If there are particular operations that you find sluggish, please e-mail me so that I can be sure to investigate them.

Are there certain types of issues you’d prefer receiving e-mail about instead of being*posted here? I usually prefer the latter if it seems like it might be of some interest to other people. And hopefully mentioning things here helps cut down some redundant e-mail to you about them.

I’ll save my observations/suggestions about using forums as a support resource for some other time/place since they’d tangent this already long enough post even more off topic. I’m guilty of threadjacking more than I’d like to admit.

Thanks for your patience.

No worries. Thanks for your time, etc.

As I understand it (and I believe this is public knowledge), Scripting Bridge is the technology that allows you to control AppleScriptable applications such as iTunes using Cocoa. It translates method calls to Apple events and vice-versa. This has nothing to do with the PyObjC and RubyCocoa bridges except that they all involve “scripting languages” and are built into Leopard.

I prefer bug reports to be sent via e-mail except in the case where you aren’t sure whether what you’re seeing is a bug (and, thus, other people may be wondering about it, too). Otherwise, it’s easier for me to get to the bottom of the bug via e-mail, and most people probably wouldn’t be interested in the details.

Well, I like e-mail because it’s easier to track to-do items and to search. Also, the redundant reports can be useful to see how wide-spread a problem is. I only opened these forums slightly before shipping EagleFiler; prior to that I did everything via e-mail. So far I’m happy with the way the forums are working.

I’m a registered user of both Yojimbo and EagleFiler, having switched away from SOHONotes (I used StickyBrain for years) and MailSteward.

I got hooked on writing in StickyBrain back when they gave v2.0 away as part of the .Mac membership. (Remember when being a .Mac member was cool and actually made sense?) I kept everything in it - all of my writing, addresses, useful snippets of text, to-do lists, and suffered through all of the upgrades before the current explosion of text editors/info managers. Seriously, there are a ton of programs in this vein these days, and I think I own about half of them: KIT, EagleFiler, VoodooPad, SOHONotes, DevonThink, xPad, Mori, etc etc.

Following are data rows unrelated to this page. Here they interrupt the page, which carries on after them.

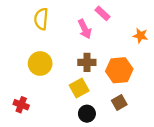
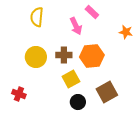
brown cross: (87, 62) -> (64, 55), moved
orange hexagon: (119, 70) -> (92, 56), moved
brown square: (119, 102) -> (107, 92), size x1.5

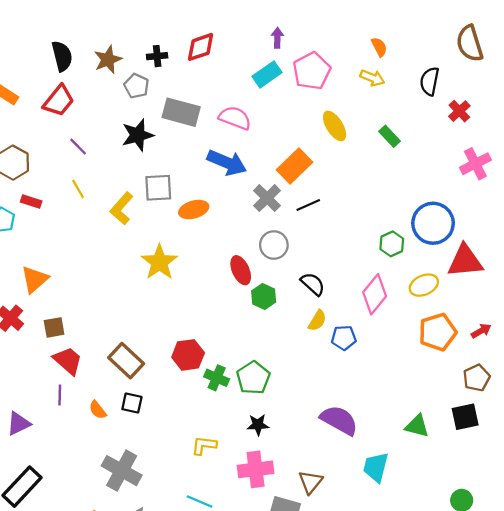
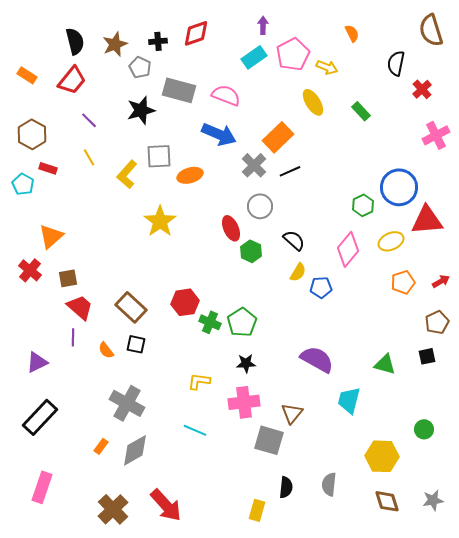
yellow arrow: (372, 78) -> (327, 67), moved
orange pentagon: (438, 332) -> (403, 282), size x0.7
black square: (465, 417) -> (427, 356), size x0.7

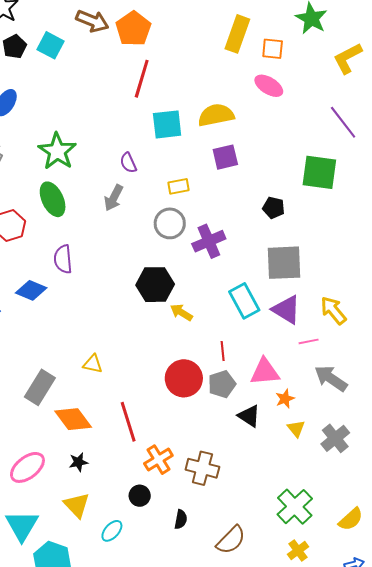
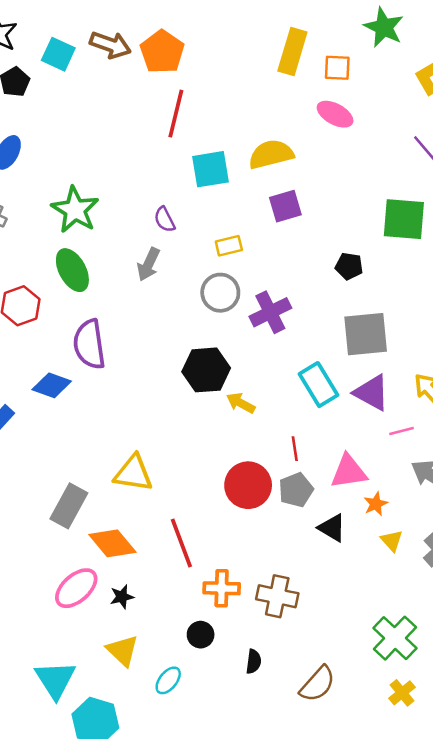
cyan square: (50, 45) -> (58, 54), moved
purple semicircle: (63, 259) -> (89, 344), size x1.4
yellow triangle: (93, 364) -> (133, 473), size x1.6
orange cross: (158, 460) -> (222, 588), turned 36
pink ellipse: (27, 467) -> (76, 588), moved

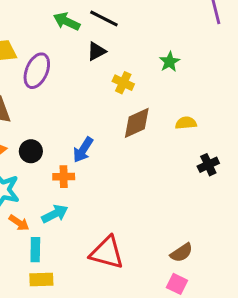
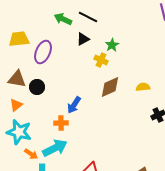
green star: (170, 62) -> (112, 45), moved
black circle: (31, 151) -> (37, 87), moved
cyan arrow: (55, 214) -> (55, 148), size x1.4

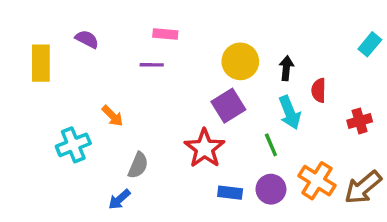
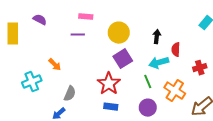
yellow circle: (240, 61) -> (119, 33), moved
cyan arrow: (290, 112) -> (159, 63), turned 96
orange cross: (317, 181) -> (175, 91), moved
blue rectangle: (230, 193) -> (111, 107), moved

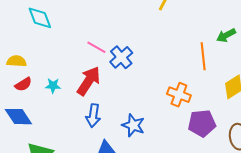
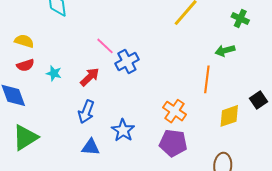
green arrow: (226, 35) -> (225, 50), moved
red arrow: (89, 81) -> (90, 77), size x0.7
purple pentagon: (202, 123) -> (173, 143), moved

I eventually settled on Yojimbo for two reasons - it’s lightning fast when launching and when searching, even on my database of text documents stretching back eight years. (We’ll see if it can keep pace as I start adding PDFs and web archives to the mix, which I never used to do.) The other reason is that it’s created by BareBones, which has been around forever and is likely to continue to be around. I’m fairly certain they’ll keep Yojimbo alive and kicking with new features, though hopefully they’ll avoid the bloat that eventually made SOHONotes unworkable for me on my iBook G4. Not that I won’t upgrade to a better Mac eventually, but I tend to ride the trailing edge of hardware, which can be a tough place to be.

I bought EagleFiler after trying to make MailSteward work, which was a disaster. A $50 disaster. (It didn’t import all of my mailboxes and I couldn’t figure out why, and the UI plain stinks. It is one of the most un-Maclike Mac products I’ve ever made the mistake of paying for.) EagleFiler, on the other hand, just works. It imports mailboxes from Apple Mail like a dream and does it reliably. I can search for that old piece of mail and actually find it. I’ve long been a happy user of SpamSieve so a mail archive solution from Michael was a no-brainer. EagleFiler’s emphasis on being a filing and organization tool as opposed to an editor makes it ideal for storing years of back e-mail, while Yojimbo’s quick-and-dirty emphasis on editing text and collecting data from random sources makes it the tool I look to for writing and squirreling away the snippets of info from my everyday life. (I realize that EagleFiler does some of this too, but it’s definitely slower on the G4 and the emphasis is certainly *not *on editing.) Who knows? If my Yojimbo database gets too large maybe I’ll start filing old notes from it in Eaglefiler. :slight_smile:

So I use them both. Happily. And I hope it stays that way for a while.